Figure 1: Reusable flexible nasendoscope.
Disposable endoscopes were expensive in the early years of their development and offered an inferior image quality. However, things have moved on and now we have disposable endoscopes with good-quality imaging and recording facilities (Figure 2).
Figure 2: Disposable flexible nasendoscope and portable screen / control unit.
Technological advance also occurred in non-disposable endoscopes, with chip-tip endoscopes that enable greatly enhanced superior images (Figure 3) [1].

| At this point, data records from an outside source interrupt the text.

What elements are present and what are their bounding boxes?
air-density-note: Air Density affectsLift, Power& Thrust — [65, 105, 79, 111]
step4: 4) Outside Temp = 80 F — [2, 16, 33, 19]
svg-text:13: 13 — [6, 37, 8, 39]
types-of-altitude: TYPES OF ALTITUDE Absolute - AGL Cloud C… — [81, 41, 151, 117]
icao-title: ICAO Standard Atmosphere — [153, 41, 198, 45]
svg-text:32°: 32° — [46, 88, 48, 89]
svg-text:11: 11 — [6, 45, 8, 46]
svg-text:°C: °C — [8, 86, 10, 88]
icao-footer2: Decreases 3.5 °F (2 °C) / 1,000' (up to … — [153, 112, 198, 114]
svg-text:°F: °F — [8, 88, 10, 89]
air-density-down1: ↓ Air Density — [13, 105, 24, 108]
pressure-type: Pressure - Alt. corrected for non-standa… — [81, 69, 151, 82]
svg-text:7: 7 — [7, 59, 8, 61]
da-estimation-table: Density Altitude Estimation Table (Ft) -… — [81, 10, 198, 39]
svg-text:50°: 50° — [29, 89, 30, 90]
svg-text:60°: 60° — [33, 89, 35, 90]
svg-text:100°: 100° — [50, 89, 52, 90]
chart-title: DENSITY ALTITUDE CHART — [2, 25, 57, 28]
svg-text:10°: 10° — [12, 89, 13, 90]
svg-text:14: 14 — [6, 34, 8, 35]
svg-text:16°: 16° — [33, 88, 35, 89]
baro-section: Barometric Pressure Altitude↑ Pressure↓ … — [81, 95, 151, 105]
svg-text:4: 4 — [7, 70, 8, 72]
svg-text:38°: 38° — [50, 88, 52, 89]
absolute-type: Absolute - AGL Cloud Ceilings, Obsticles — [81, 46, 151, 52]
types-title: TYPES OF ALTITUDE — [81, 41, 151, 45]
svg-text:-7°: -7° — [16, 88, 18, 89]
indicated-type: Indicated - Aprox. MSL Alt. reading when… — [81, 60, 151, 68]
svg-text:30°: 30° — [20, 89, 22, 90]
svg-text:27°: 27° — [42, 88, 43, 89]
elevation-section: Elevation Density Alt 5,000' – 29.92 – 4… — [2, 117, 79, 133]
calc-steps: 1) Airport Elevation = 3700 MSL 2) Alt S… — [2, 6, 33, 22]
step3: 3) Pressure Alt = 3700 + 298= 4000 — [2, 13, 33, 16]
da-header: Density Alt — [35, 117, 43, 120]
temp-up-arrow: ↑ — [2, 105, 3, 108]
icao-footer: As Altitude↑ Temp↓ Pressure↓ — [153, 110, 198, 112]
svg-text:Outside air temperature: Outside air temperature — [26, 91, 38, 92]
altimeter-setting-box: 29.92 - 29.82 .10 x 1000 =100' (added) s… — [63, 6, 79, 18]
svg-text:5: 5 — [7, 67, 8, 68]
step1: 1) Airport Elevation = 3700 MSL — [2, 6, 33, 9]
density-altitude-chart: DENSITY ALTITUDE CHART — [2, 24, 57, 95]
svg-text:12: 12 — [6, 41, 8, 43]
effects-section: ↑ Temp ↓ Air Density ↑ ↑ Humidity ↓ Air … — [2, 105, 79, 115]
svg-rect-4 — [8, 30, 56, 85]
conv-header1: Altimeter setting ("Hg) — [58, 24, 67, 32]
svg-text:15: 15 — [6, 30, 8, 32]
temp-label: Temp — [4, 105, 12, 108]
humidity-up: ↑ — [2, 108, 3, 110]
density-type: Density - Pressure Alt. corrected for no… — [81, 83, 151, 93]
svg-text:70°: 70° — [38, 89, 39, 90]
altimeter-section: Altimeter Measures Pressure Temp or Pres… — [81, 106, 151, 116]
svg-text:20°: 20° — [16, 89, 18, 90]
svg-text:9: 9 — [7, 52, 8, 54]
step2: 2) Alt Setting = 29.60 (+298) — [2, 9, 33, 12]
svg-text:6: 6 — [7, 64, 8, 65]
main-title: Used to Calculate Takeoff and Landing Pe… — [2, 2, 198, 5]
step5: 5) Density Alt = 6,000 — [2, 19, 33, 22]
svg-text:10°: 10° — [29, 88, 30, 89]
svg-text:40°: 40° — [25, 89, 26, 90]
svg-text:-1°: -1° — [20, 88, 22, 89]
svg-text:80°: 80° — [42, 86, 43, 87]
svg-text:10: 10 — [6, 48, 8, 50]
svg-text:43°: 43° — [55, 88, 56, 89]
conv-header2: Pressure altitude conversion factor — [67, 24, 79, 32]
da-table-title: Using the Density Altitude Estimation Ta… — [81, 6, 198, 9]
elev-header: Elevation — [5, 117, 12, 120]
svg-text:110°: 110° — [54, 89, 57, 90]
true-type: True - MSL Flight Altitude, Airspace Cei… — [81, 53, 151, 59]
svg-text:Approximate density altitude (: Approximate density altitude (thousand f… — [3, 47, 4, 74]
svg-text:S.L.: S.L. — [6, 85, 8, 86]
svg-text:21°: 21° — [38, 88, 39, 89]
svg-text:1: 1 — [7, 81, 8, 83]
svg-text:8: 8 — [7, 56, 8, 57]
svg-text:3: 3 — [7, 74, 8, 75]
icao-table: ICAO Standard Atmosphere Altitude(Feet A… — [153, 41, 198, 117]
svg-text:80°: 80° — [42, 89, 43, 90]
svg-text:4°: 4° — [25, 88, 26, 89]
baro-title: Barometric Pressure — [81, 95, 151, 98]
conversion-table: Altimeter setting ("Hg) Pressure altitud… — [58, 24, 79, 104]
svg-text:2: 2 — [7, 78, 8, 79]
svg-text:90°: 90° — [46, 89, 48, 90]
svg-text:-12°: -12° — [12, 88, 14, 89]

Figure 3: Chip-tip reusable endoscope.
Decontamination of non-disposable endoscopes will always be of high priority, given risk of cross infection. The principles demand consistent, reliable and standardised decontamination processes and traceability of each endoscope and endoscopic procedure being entered into the patient records. The chlorine dioxide wipe system (TristelTM) is simple and effective for channel-free endoscopes but requires trained support staff within the clinic. Dedicated standardised endoscopic washers within a central decontamination unit are considered as the gold standard and essential for endoscopes with biopsy/suction channels, but there are practical issues. The decontamination processing is slow and may not be on site, which is highly relevant for specialist clinics with high endoscope utilisation. Once endoscopes have been through the specialised washer cycle, they are returned to clinic, where they can be stored in a specific endoscope temperature-controlled cabinet that offers sterile, dry conditions with positive HEPA filtered air (Figure 4).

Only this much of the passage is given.